> _Your instructions_:
In the material below, find the line with "yêu âm nhạc" and the line with "Некоторые из этих средств будут". Output exactly those two lines and all lines between them, leaving out pictures.

> _Study material_:
--- START ---

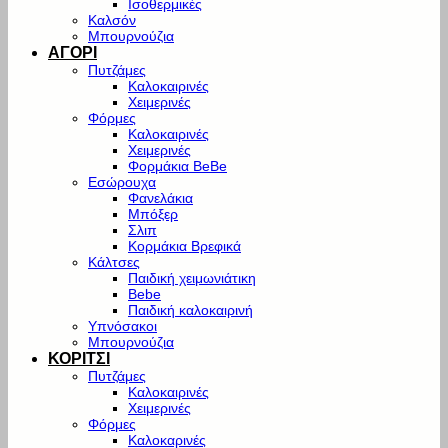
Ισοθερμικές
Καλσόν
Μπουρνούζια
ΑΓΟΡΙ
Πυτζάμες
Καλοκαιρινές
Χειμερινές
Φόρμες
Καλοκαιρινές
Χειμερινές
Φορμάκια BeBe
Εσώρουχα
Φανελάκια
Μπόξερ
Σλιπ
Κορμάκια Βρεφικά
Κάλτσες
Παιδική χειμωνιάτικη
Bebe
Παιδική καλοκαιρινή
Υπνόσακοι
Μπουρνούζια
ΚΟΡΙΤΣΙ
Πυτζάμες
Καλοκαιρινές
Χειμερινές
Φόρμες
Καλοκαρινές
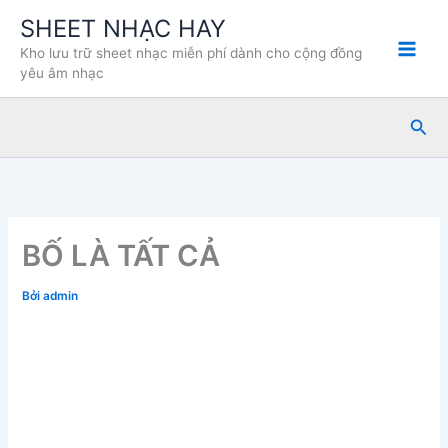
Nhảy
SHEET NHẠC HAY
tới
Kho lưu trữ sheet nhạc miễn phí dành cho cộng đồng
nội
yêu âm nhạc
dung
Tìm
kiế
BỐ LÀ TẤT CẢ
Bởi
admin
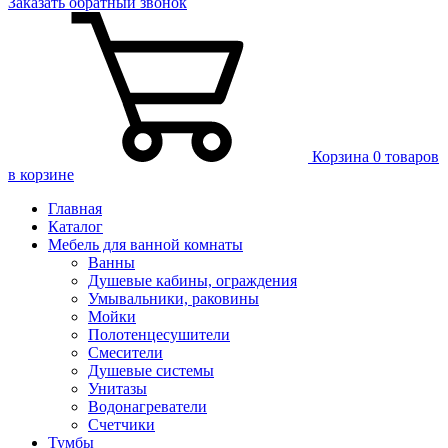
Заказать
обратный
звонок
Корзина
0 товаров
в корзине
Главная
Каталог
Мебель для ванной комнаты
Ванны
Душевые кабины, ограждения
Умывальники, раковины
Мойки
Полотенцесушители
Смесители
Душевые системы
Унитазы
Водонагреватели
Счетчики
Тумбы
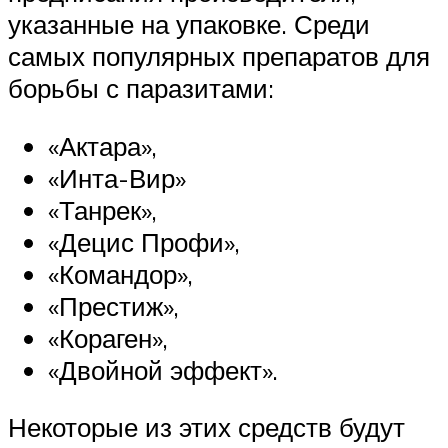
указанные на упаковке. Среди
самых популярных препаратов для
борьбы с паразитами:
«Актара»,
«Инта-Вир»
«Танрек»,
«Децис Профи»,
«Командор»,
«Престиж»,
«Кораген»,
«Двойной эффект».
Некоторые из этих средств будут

--- END ---
--- START ---

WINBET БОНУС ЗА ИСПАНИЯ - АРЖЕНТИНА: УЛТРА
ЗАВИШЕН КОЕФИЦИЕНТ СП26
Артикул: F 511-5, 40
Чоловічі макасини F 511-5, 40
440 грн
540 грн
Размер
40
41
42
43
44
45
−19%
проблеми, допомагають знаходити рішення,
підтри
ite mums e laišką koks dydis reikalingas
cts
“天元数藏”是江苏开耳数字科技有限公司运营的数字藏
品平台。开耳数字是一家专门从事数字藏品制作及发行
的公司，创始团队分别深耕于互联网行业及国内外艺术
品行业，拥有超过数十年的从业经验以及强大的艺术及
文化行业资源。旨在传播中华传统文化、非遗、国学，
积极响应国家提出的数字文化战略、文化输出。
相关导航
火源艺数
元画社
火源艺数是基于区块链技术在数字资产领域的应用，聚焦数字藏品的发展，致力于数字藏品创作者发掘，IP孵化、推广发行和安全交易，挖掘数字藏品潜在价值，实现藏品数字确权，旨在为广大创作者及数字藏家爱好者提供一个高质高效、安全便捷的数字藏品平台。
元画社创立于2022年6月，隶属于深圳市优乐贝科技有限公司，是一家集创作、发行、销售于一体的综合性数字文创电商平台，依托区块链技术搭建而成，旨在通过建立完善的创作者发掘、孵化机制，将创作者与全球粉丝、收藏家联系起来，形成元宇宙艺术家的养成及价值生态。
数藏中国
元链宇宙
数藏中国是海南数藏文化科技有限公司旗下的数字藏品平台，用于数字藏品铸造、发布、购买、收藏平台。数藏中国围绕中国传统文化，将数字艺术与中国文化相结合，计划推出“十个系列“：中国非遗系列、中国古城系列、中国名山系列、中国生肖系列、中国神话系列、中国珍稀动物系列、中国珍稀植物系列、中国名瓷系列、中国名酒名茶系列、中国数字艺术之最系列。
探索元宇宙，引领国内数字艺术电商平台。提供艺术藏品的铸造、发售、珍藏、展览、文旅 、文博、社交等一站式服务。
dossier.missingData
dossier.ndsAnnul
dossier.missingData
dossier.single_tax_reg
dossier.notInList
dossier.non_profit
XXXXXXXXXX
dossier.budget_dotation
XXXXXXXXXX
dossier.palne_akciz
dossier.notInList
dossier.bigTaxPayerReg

--- END ---
--- START ---

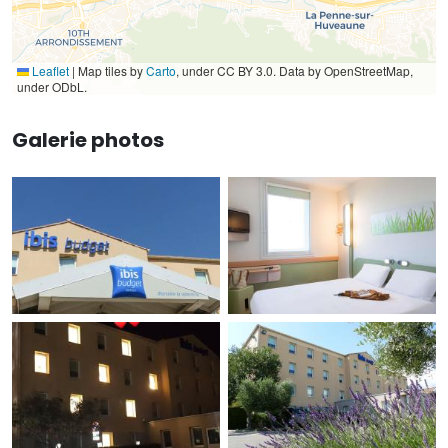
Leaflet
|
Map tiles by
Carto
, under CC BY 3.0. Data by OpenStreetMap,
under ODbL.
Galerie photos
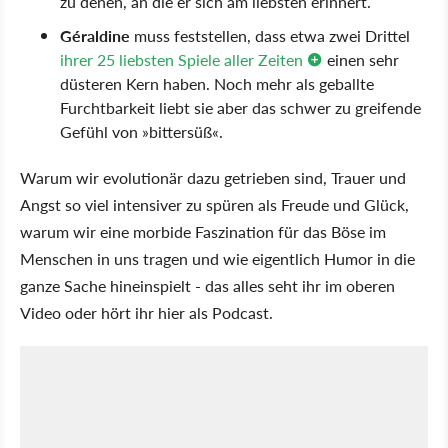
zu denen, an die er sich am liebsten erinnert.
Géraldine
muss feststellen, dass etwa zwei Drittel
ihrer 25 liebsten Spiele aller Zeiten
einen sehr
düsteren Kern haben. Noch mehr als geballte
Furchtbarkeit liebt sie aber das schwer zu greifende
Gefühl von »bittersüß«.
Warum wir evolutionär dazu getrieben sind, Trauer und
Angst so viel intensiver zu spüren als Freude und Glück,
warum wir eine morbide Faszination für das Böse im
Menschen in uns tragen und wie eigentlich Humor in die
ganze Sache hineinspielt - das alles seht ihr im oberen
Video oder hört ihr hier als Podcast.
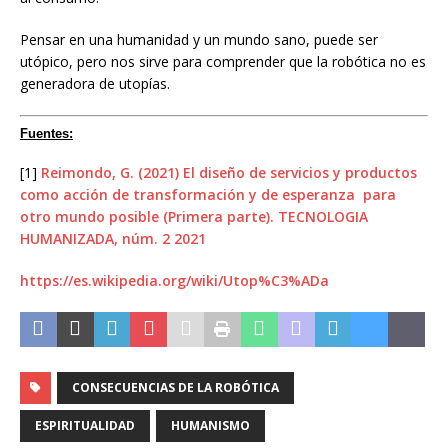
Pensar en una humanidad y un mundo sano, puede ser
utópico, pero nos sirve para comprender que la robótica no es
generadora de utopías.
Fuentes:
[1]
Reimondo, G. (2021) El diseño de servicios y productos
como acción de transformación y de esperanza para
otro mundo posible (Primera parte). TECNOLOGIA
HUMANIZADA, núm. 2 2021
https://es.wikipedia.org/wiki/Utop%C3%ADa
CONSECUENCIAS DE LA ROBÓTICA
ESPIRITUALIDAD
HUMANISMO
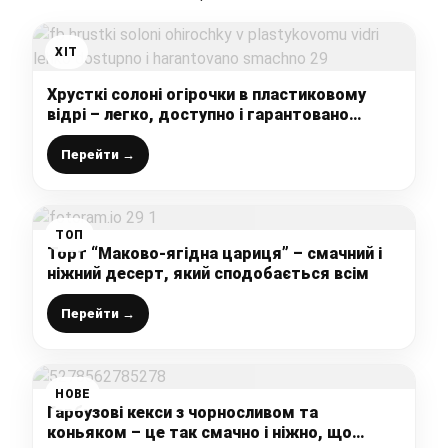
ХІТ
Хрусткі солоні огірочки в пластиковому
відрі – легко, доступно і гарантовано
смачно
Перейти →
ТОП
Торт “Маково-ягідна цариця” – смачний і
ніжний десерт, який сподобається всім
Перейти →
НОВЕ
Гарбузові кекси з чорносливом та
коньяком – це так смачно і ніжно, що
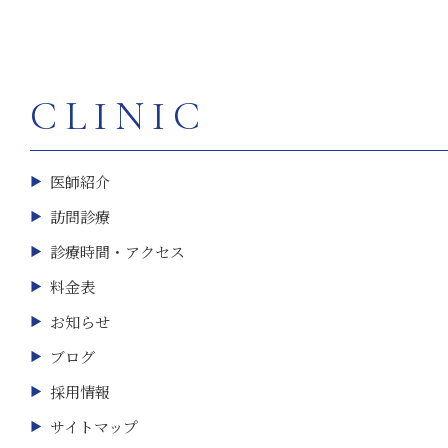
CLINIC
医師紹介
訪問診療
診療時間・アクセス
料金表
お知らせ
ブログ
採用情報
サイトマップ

--- END ---

> _Output_:
yêu âm nhạc
dung
Tìm
kiế
BỐ LÀ TẤT CẢ
Bởi
admin
Заказать
обратный
звонок
Корзина
0 товаров
в корзине
Главная
Каталог
Мебель для ванной комнаты
Ванны
Душевые кабины, ограждения
Умывальники, раковины
Мойки
Полотенцесушители
Смесители
Душевые системы
Унитазы
Водонагреватели
Счетчики
Тумбы
указанные на упаковке. Среди
самых популярных препаратов для
борьбы с паразитами:
«Актара»,
«Инта-Вир»
«Танрек»,
«Децис Профи»,
«Командор»,
«Престиж»,
«Кораген»,
«Двойной эффект».
Некоторые из этих средств будут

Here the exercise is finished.